Trip Report: Strata + Hadoop World 2015, NYC

October 15, 2015

By Radiant Advisors Staff

Big data practitioners, analysts, architects, and providers gathered at the O’Reilly Strata + Hadoop World in New York City for what proved to be an insightful, educational, and thought-provoking event. More than 6,300 people registered for the event at the Javits Center, and many standing-room-only sessions demonstrated the pervasive industry need for practical approaches and techniques for making better decisions with data.

The air was buzzing with methods and technologies for improving decision-making, and the importance of the impact of big data was emphasized through the theme of making a difference by solving practical, important problems. Unsurprisingly given the name of the event, Hadoop and Spark were the most common topics of discussion as attendees search for knowledge regarding latest components and advances in a rapidly changing ecosystem. Beyond specific technologies, several themes emerged in the packed keynote sessions, presentations, and panel discussions.

  1. A call to use data to make a difference. Big data’s potential for value is huge, but speakers encouraged attendees to use data to enable decision-making for solving real problems. Incremental improvements in recommendation engines are great, but where can the use of data really make a difference? Jake Porway of DataKind emphasized the need to use data for the best of intentions, sharing how thousands of data scientists are coming together to do pro bono work on more than 60 DataKind projects with the goal of using data for social good. Read more about applying data science for social good in this O’Reilly report:
  2. How data is used can be scary, and people are spooked. Along with big data comes responsibility and accountability; we must be thoughtful about how/what data is collected, analyzed, stored, shared, etc. Practitioners and business leaders must consider appropriate data practices and foster an environment of ethical data use. DJ Patil, chief data scientist for the White House, called attendees to be involved and to continue the data ethics conversation, which he says is the first stage in gaining traction.
  3. Start with a business problem in mind. This point was emphasized again and again. Doug Wolfe, CIO for the CIA: “Start with the question we’re trying to answer.” From there, the approach he takes is to look at the type of data that would make a big difference, and then what types of data when joined together would make a big difference.
  4. Data may be king now, but don’t underestimate the value of skills and expertise to help make the decisions. In a keynote addressing data versus creativity, David Boyle of BBC Worldwide explained that sometimes the perfect answer as identified by an algorithm may be far from ideal in the real world. Contributing factors exist that humans can identify but machines cannot.
  5. People and organizations want to data science. Many discussions from speakers and attendees centered on how to advance the culture of data science with machine learning, advanced analytics, and practical, how-to-do-data-science activities, especially when the skills around Hadoop (and other advanced technologies) may not be available within the organization. The CIA’s Wolfe commented that the culture change of bringing in data science is a challenge and called for intuitive tools and UIs to enable the operators and analysts to increase the impact.

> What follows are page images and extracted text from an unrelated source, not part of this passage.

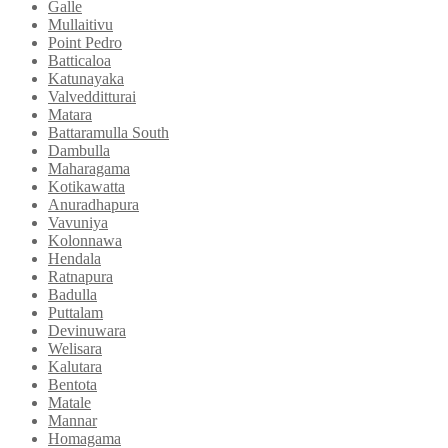
Galle
Mullaitivu
Point Pedro
Batticaloa
Katunayaka
Valvedditturai
Matara
Battaramulla South
Dambulla
Maharagama
Kotikawatta
Anuradhapura
Vavuniya
Kolonnawa
Hendala
Ratnapura
Badulla
Puttalam
Devinuwara
Welisara
Kalutara
Bentota
Matale
Mannar
Homagama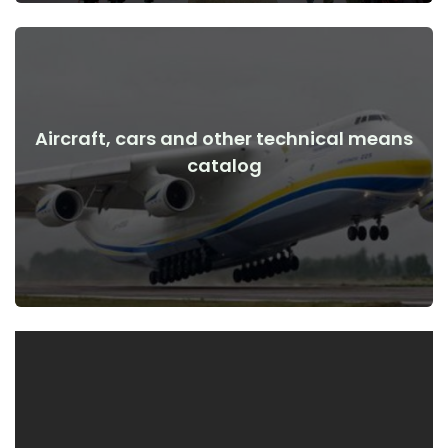
Aircraft, cars and other technical means
View Details
catalog
the war
Aircraft, cars, technical means before and after the start of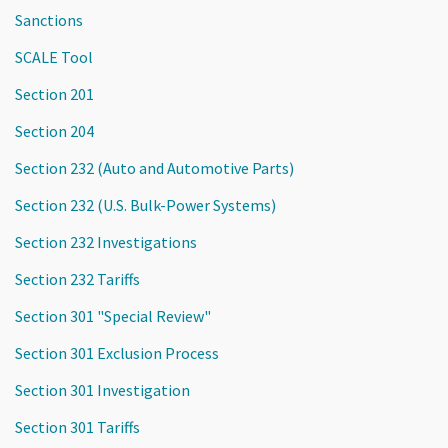
Sanctions
SCALE Tool
Section 201
Section 204
Section 232 (Auto and Automotive Parts)
Section 232 (U.S. Bulk-Power Systems)
Section 232 Investigations
Section 232 Tariffs
Section 301 "Special Review"
Section 301 Exclusion Process
Section 301 Investigation
Section 301 Tariffs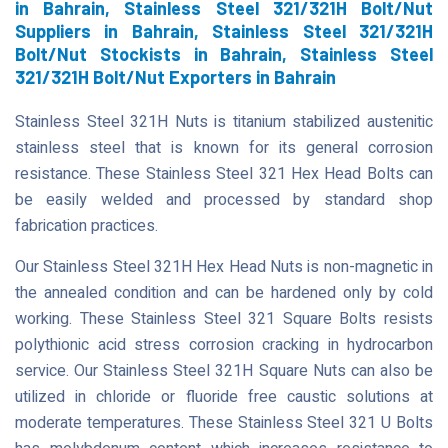
in Bahrain, Stainless Steel 321/321H Bolt/Nut
Suppliers in Bahrain, Stainless Steel 321/321H
Bolt/Nut Stockists in Bahrain, Stainless Steel
321/321H Bolt/Nut Exporters in Bahrain
Stainless Steel 321H Nuts is titanium stabilized austenitic
stainless steel that is known for its general corrosion
resistance. These Stainless Steel 321 Hex Head Bolts can
be easily welded and processed by standard shop
fabrication practices.
Our Stainless Steel 321H Hex Head Nuts is non-magnetic in
the annealed condition and can be hardened only by cold
working. These Stainless Steel 321 Square Bolts resists
polythionic acid stress corrosion cracking in hydrocarbon
service. Our Stainless Steel 321H Square Nuts can also be
utilized in chloride or fluoride free caustic solutions at
moderate temperatures. These Stainless Steel 321 U Bolts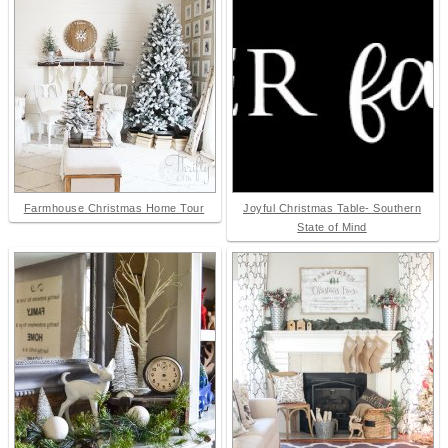
Farmhouse Christmas Home Tour
Joyful Christmas Table- Southern
State of Mind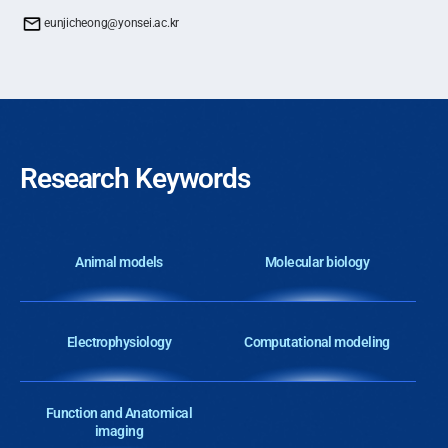
eunjicheong@yonsei.ac.kr
Research Keywords
Animal models
Molecular biology
Electrophysiology
Computational modeling
Function and Anatomical
imaging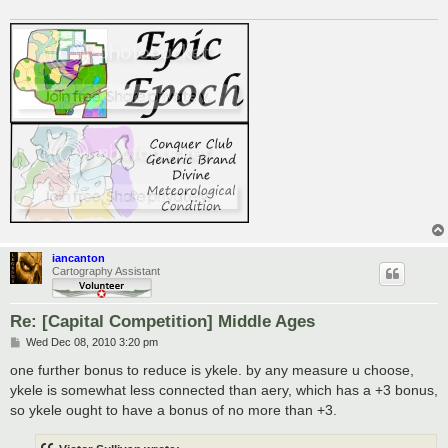
iancanton
Cartography Assistant
Re: [Capital Competition] Middle Ages
P
Wed Dec 08, 2010 3:20 pm
o
s
one further bonus to reduce is ykele. by any measure u choose,
t
ykele is somewhat less connected than aery, which has a +3 bonus,
so ykele ought to have a bonus of no more than +3.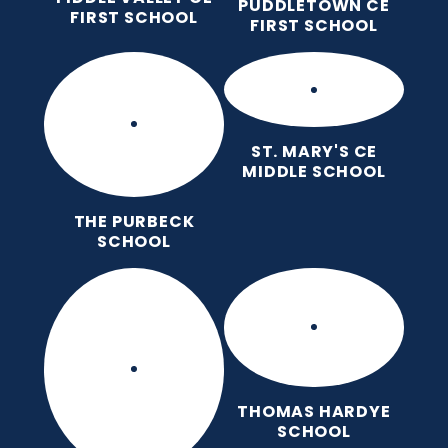
PUDDLETOWN CE
FIRST SCHOOL
FIRST SCHOOL
ST. MARY'S CE
MIDDLE SCHOOL
THE PURBECK
SCHOOL
THOMAS HARDYE
SCHOOL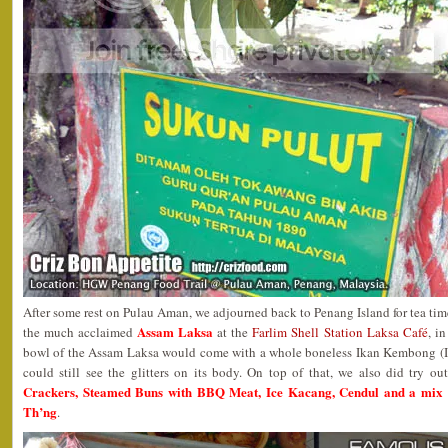
After some rest on Pulau Aman, we adjourned back to Penang Island for tea time
Assam Laksa
the much acclaimed
at the
Farlim Shell Station Laksa Café
, i
bowl of the Assam Laksa would come with a whole boneless Ikan Kembong (In
could still see the glitters on its body. On top of that, we also did try o
Crackers, Steamed Buns with BBQ Meat, Ice Kacang, Cendul and a mix 
Th’ng
.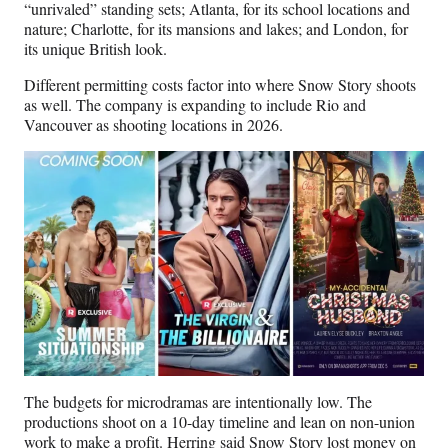
“unrivaled” standing sets; Atlanta, for its school locations and
nature; Charlotte, for its mansions and lakes; and London, for
its unique British look.
Different permitting costs factor into where Snow Story shoots
as well. The company is expanding to include Rio and
Vancouver as shooting locations in 2026.
The budgets for microdramas are intentionally low. The
productions shoot on a 10-day timeline and lean on non-union
work to make a profit. Herring said Snow Story lost money on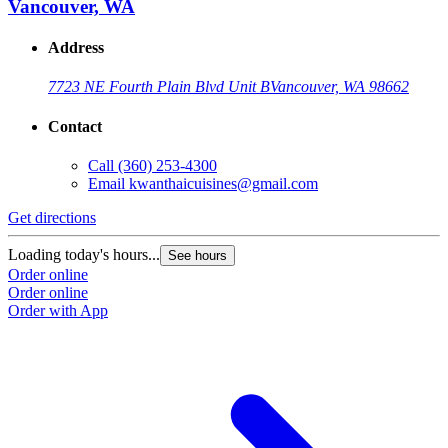
Vancouver, WA
Address
7723 NE Fourth Plain Blvd Unit B
Vancouver, WA 98662
Contact
Call
(360) 253-4300
Email
kwanthaicuisines@gmail.com
Get directions
Loading today's hours...
See hours
Order online
Order online
Order with App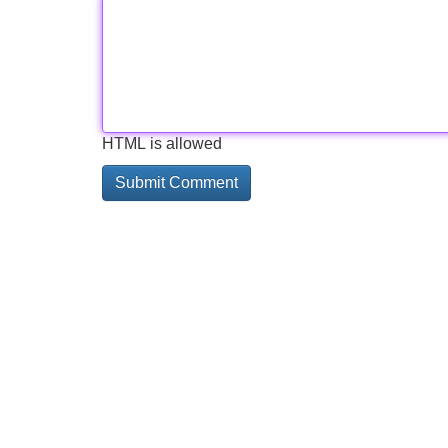
HTML is allowed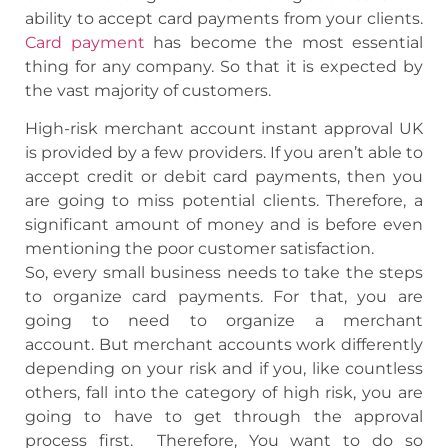
ability to accept card payments from your clients.
Card payment
has become the most essential
thing for any company. So that it is expected by
the vast majority of customers.
High-risk merchant account instant approval UK
is provided by a few providers. If you aren’t able to
accept credit or debit card payments, then you
are going to miss potential clients. Therefore, a
significant amount of money and is before even
mentioning the poor customer satisfaction.
So, every small business needs to take the steps
to organize card payments.
For that, you are
going to need to organize a merchant
account. But merchant accounts work differently
depending on your risk and if you, like countless
others, fall into the category of high risk, you are
going to have to get through the approval
process first.
Therefore, You want to do so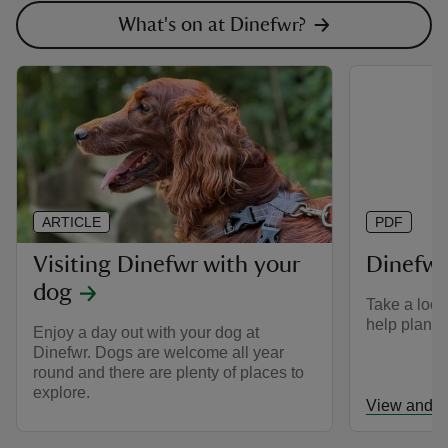
What's on at Dinefwr?
ARTICLE
PDF
Visiting Dinefwr with your
Dinefw
dog
Take a look
help plan yo
Enjoy a day out with your dog at
Dinefwr. Dogs are welcome all year
round and there are plenty of places to
explore.
View and d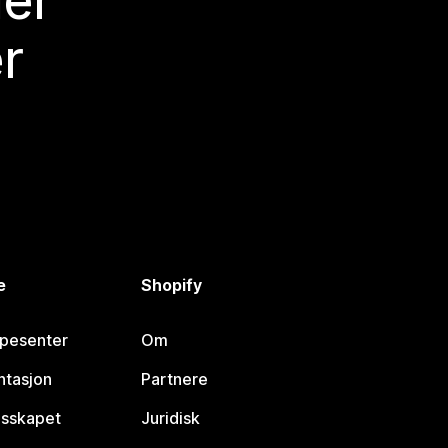
mer
r
e
Shopify
lpesenter
Om
tasjon
Partnere
esskapet
Juridisk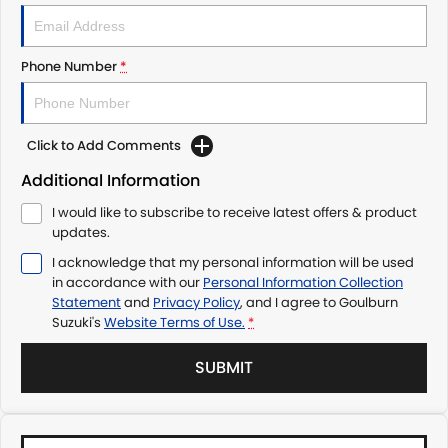
Phone Number
*
Click to Add Comments
Additional Information
I would like to subscribe to receive latest offers & product
updates.
I acknowledge that my personal information will be used
in accordance with our
Personal Information Collection
Statement
and
Privacy Policy
, and I agree to
Goulburn
Suzuki's
Website Terms of Use.
*
SUBMIT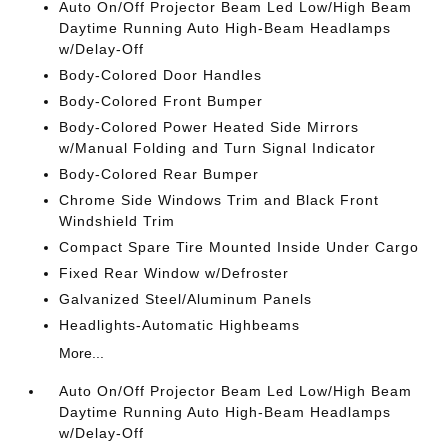
Auto On/Off Projector Beam Led Low/High Beam
Daytime Running Auto High-Beam Headlamps
w/Delay-Off
Body-Colored Door Handles
Body-Colored Front Bumper
Body-Colored Power Heated Side Mirrors
w/Manual Folding and Turn Signal Indicator
Body-Colored Rear Bumper
Chrome Side Windows Trim and Black Front
Windshield Trim
Compact Spare Tire Mounted Inside Under Cargo
Fixed Rear Window w/Defroster
Galvanized Steel/Aluminum Panels
Headlights-Automatic Highbeams
More...
Auto On/Off Projector Beam Led Low/High Beam
Daytime Running Auto High-Beam Headlamps
w/Delay-Off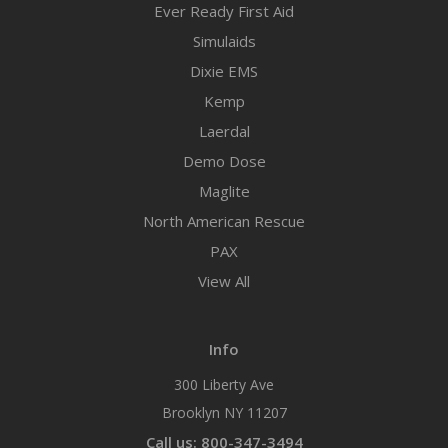
Ever Ready First Aid
Simulaids
Dixie EMS
Kemp
Laerdal
Demo Dose
Maglite
North American Rescue
PAX
View All
Info
300 Liberty Ave
Brooklyn NY 11207
Call us: 800-347-3494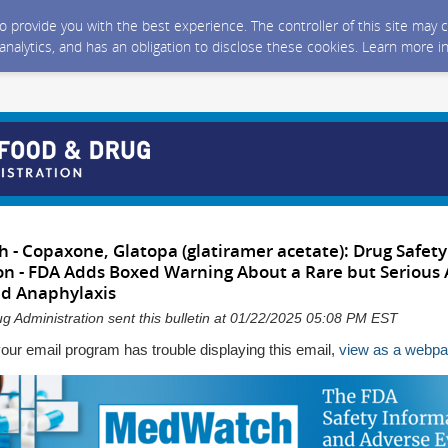
 to provide you with the best experience. The controller of this site ma
 analytics, and has an obligation to disclose these cookies. Learn more i
- Copaxone, Glatopa (glatiramer acetate): Drug Safety
 - FDA Adds Boxed Warning About a Rare but Serious A
ed Anaphylaxis
g Administration sent this bulletin at 01/22/2025 05:08 PM EST
your email program has trouble displaying this email,
view as a webp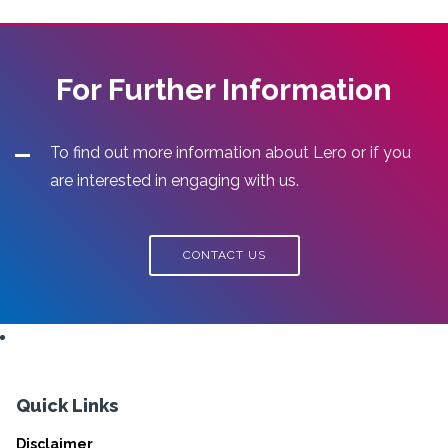
For Further Information
To find out more information about Lero or if you
are interested in engaging with us.
CONTACT US
Quick Links
Disclaimer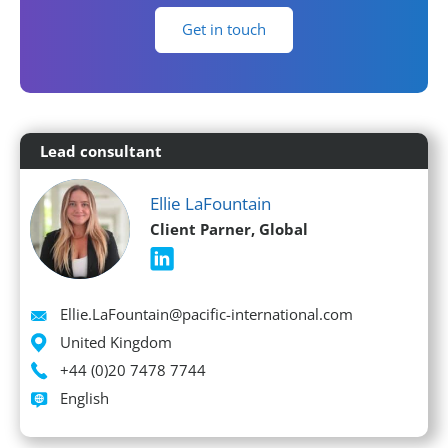
Get in touch
Lead consultant
Ellie LaFountain
Client Parner, Global
Email
Ellie.LaFountain@pacific-international.com
Location
United Kingdom
Phone
+44 (0)20 7478 7744
Languages spoken
English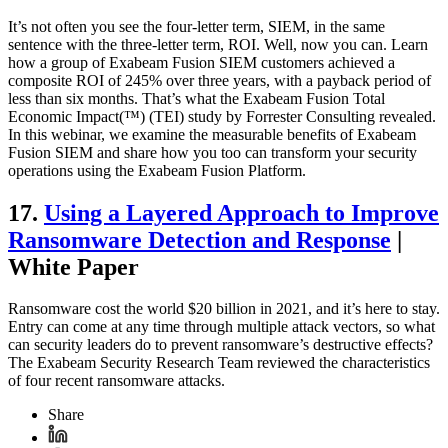
It’s not often you see the four-letter term, SIEM, in the same
sentence with the three-letter term, ROI. Well, now you can. Learn
how a group of Exabeam Fusion SIEM customers achieved a
composite ROI of 245% over three years, with a payback period of
less than six months. That’s what the Exabeam Fusion Total
Economic Impact(™) (TEI) study by Forrester Consulting revealed.
In this webinar, we examine the measurable benefits of Exabeam
Fusion SIEM and share how you too can transform your security
operations using the Exabeam Fusion Platform.
17.
Using a Layered Approach to Improve
Ransomware Detection and Response
|
White Paper
Ransomware cost the world $20 billion in 2021, and it’s here to stay.
Entry can come at any time through multiple attack vectors, so what
can security leaders do to prevent ransomware’s destructive effects?
The Exabeam Security Research Team reviewed the characteristics
of four recent ransomware attacks.
Share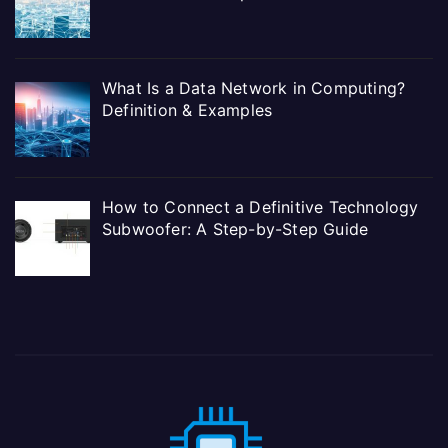
What Is a Data Network in Computing?
Definition & Examples
How to Connect a Definitive Technology
Subwoofer: A Step-by-Step Guide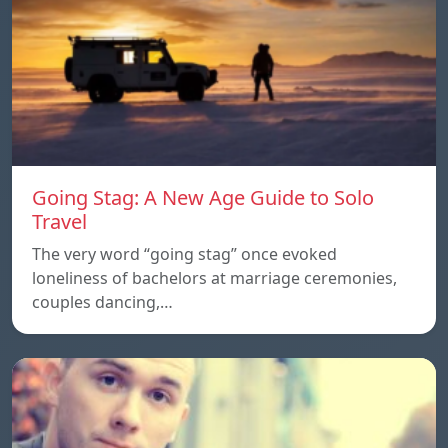
Going Stag: A New Age Guide to Solo
Travel
The very word “going stag” once evoked
loneliness of bachelors at marriage ceremonies,
couples dancing,…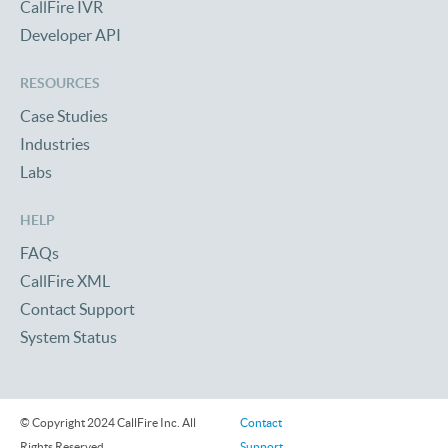
CallFire IVR
Developer API
RESOURCES
Case Studies
Industries
Labs
HELP
FAQs
CallFire XML
Contact Support
System Status
© Copyright 2024 CallFire Inc. All
Contact
Rights Reserved
Support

Many attendees were looking for practical tips and techniques about architectures, applying data science, moving from traditional business analysts to data science stuff, etc, and a bustling expo hall filled with vendors provided an environment to foster such discussions. Several case studies, such as those from Netflix and Wall Street Journal, served as inspiration and, based on the number of photos taken of the architecture slides, perhaps model design architectures for attendees’ organizations.

Overall, big data and advanced analytics have moved into the mainstream, and it is not just the early adopters or bleeding edge companies finding value from such initiatives. Hadoop and open source components around its ecosystem supported by vibrant, engaged communities are proving to make a difference when it comes to data-driven decision-making. Further, the potential of Spark will drive innovation within such environments.